From the records below, print exactly the lines starting at the one containing "будет. Организм не нуждается в дополнительных" and ending at the one containing "Поджелудочная железа не способна", ends included, and nothing else.

> [Data extracted from a collection]:

↓↓↓

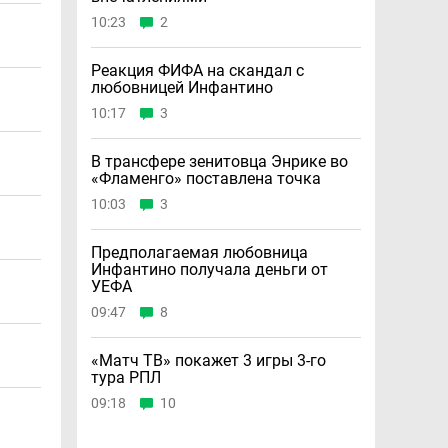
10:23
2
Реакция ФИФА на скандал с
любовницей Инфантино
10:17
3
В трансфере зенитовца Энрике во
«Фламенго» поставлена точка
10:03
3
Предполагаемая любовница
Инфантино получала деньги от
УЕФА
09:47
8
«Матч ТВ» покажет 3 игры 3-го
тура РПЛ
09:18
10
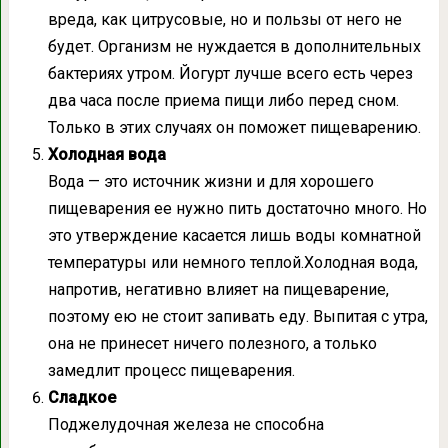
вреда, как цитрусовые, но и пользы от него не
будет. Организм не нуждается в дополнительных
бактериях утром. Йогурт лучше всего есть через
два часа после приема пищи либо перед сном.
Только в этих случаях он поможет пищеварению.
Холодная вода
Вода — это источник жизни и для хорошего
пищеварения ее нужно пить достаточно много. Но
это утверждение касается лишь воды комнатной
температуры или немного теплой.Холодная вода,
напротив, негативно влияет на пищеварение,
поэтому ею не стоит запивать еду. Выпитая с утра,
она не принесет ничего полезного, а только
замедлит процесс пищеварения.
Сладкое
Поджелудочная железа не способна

↑↑↑
↓↓↓

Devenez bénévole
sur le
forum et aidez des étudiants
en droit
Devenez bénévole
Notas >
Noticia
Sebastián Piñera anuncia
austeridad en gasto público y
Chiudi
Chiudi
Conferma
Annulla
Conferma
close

↑↑↑

> [FINISHED TASK]:
будет. Организм не нуждается в дополнительных
бактериях утром. Йогурт лучше всего есть через
два часа после приема пищи либо перед сном.
Только в этих случаях он поможет пищеварению.
Холодная вода
Вода — это источник жизни и для хорошего
пищеварения ее нужно пить достаточно много. Но
это утверждение касается лишь воды комнатной
температуры или немного теплой.Холодная вода,
напротив, негативно влияет на пищеварение,
поэтому ею не стоит запивать еду. Выпитая с утра,
она не принесет ничего полезного, а только
замедлит процесс пищеварения.
Сладкое
Поджелудочная железа не способна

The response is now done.